My friends Pat and Bill always had a Thursday night date. They regularly scheduled a babysitter to watch their children and took a few hours each week just to celebrate each other. They might go out to dinner or find a movie to watch. Sometimes they just drove around and talked. They were certain that this routine kept their love and affection for one another alive even through difficult times. 

The visits to my grandmother’s house every single Friday night of my childhood kept me going and made me certain that I was never alone. I loved those raucous evenings with my cousins. The sound of my aunts and uncles arguing over poker games in a smoke filled room still make me smile.
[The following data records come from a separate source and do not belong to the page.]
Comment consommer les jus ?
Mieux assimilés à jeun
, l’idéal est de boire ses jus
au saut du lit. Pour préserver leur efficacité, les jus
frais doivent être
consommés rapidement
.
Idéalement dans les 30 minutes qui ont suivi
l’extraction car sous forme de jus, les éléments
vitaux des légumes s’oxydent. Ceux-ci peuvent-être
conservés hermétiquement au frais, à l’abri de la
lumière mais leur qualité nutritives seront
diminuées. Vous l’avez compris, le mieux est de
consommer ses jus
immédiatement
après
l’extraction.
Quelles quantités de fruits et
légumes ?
The vision of my grandmother with her enamel cups of sugary coffee is one of the most wonderful memories that I have. 

My mother saw to it that we went to church every single Sunday. The people in our parish were my extended family as far as I was concerned. Many of them are still very much part of my life. I always understood that they were good folks upon who I would be able to count in even the most horrific times. 
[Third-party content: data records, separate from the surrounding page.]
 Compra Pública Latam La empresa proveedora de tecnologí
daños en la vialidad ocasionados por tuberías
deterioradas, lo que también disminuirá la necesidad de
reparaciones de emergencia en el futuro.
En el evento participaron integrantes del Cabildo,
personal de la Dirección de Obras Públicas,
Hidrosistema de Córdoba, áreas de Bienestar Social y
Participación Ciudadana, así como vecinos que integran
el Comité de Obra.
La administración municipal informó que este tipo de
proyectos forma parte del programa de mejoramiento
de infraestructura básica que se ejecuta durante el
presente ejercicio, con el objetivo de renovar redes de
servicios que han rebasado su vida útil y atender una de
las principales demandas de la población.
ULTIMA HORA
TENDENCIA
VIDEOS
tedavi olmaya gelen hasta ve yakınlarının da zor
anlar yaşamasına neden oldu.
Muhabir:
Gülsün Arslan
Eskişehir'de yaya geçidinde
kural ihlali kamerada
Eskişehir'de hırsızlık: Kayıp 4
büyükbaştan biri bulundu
I suppose that we humans enjoy adventure, but most of us need a bit of order as well. It is a kind of safety net, a way of reminding ourselves that ultimately everything is probably going to be okay. I suspect that the lack of fixed way of doing things is part of the reason that so many are confused and depressed these days. Having to constantly switch gears and adapt to new protocols can be daunting, but in reality doing so is a part of life. Nothing ever stays exactly the same. Those who know how and when it is time to change are the healthy and happy ones among us. It really is possible to be adventurous while clinging to beloved ways of doing things.
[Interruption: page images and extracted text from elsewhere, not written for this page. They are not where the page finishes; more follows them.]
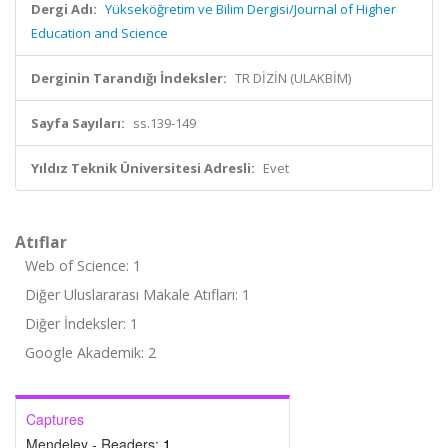
Dergi Adı:
Yükseköğretim ve Bilim Dergisi/Journal of Higher
Education and Science
Derginin Tarandığı İndeksler:
TR DİZİN (ULAKBİM)
Sayfa Sayıları:
ss.139-149
Yıldız Teknik Üniversitesi Adresli:
Evet
Atıflar
Web of Science: 1
Diğer Uluslararası Makale Atıfları: 1
Diğer İndeksler: 1
Google Akademik: 2
Captures
Mendeley - Readers:
1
I saw a post about a famous athlete who was spotted with a phone that had a cracked screen. When asked why he did not just get another one, given that he earns enough to have almost anything he might want, his answer was that he did not desire his fame and fortune to be used for luxuries that he did not really need. He preferred instead to share his wealth with others who are suffering. He insisted that he was going to continue to follow the frugal ways that he had always lived 

I remember reading that Katherine Hepburn lived for most of her adult life in the same small apartment in New York City. She might easily that found a bigger and more modern place, but she saw no reason to do so. She was comfortable and liked her neighbors. Her home was a place of solace for her. She could see no reason to rock the boat just to impress others with her wealth. 

As a teacher I found that my students liked a semblance of order in the classroom. They wanted me to list the date, the objectives for the lesson and the homework in the exact same place every day. They liked that I had a designated area for turning in work. They appreciated that I graded papers quickly and gave them an updated average each Monday. They knew what to expect and it brought them a sense of well being. Given that many of them were living in highly dysfunctional conditions at home, my little corner of the school was a kind of refuge for them. 

Boring can sometimes be very nice. Schedules provide us with a sense of continuity. The world seems to be spinning off of its axis these days and most of us are weary. So maybe it’s time to find little things that bring us a sense of control. What that is will be different for everyone, but always important. Read that book for an hour each day. Have that meal around the table. Have bedtime routines for everyone. Eat ice cream on Sunday. 

We have to take care of ourselves and the people that we love. We may not get what we want, when we want it, for the price we wish to pay, but we might have that little slice of peace. Routine provide us with the patience that we need in these times. Adjust, adapt and then choose something to do regularly that makes you happy.

Stick to the Facts!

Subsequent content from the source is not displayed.